[Source data]
○ ○ ○ ○ ○ ○ ○
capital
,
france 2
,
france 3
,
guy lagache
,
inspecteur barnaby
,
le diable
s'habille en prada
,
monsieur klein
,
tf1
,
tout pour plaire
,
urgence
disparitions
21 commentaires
○ ○ ○ ○ ○ ○ ○
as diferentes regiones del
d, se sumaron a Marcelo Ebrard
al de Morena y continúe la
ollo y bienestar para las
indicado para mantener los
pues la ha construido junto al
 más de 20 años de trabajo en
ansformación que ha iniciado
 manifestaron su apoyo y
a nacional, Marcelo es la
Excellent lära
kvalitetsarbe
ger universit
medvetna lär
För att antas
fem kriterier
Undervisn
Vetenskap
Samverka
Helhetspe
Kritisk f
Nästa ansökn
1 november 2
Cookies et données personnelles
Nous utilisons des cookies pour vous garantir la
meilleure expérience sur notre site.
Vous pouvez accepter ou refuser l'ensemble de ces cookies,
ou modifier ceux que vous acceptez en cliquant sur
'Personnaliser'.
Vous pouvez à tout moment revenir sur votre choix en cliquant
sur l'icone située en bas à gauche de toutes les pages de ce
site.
○ ○ ○ ○ ○ ○ ○
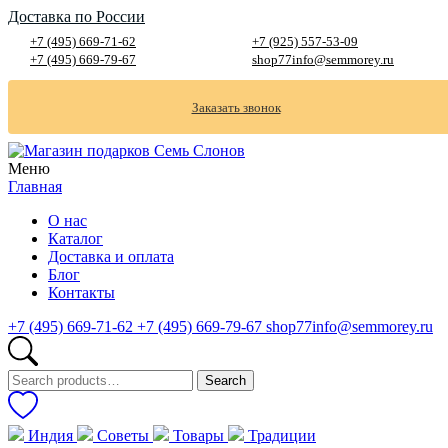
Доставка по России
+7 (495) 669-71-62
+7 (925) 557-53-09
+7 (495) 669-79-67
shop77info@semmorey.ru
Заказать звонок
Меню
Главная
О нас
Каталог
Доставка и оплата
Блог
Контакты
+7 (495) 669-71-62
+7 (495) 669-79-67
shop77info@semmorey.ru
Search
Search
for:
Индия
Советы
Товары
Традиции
○ ○ ○ ○ ○ ○ ○
(What you need to do) Output the lines of the records above exactly as they appear, from the line containing "guy lagache" through the line containing "21 commentaires".

(Answer space)
guy lagache
,
inspecteur barnaby
,
le diable
s'habille en prada
,
monsieur klein
,
tf1
,
tout pour plaire
,
urgence
disparitions
21 commentaires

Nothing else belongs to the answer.